[Stored data entries]

-=-=-=-=-

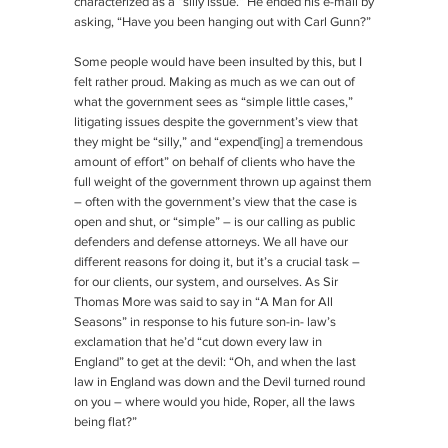
characterized as a “silly issue.” He ended his e-mail by
asking, “Have you been hanging out with Carl Gunn?”
Some people would have been insulted by this, but I
felt rather proud. Making as much as we can out of
what the government sees as “simple little cases,”
litigating issues despite the government’s view that
they might be “silly,” and “expend[ing] a tremendous
amount of effort” on behalf of clients who have the
full weight of the government thrown up against them
– often with the government’s view that the case is
open and shut, or “simple” – is our calling as public
defenders and defense attorneys. We all have our
different reasons for doing it, but it’s a crucial task –
for our clients, our system, and ourselves. As Sir
Thomas More was said to say in “A Man for All
Seasons” in response to his future son-in- law’s
exclamation that he’d “cut down every law in
England” to get at the devil: “Oh, and when the last
law in England was down and the Devil turned round
on you – where would you hide, Roper, all the laws
being flat?”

-=-=-=-=-

_What the exercise asks_
Each line that includes the string "clients" should be copied from the data.

_Task output_
amount of effort” on behalf of clients who have the
for our clients, our system, and ourselves. As Sir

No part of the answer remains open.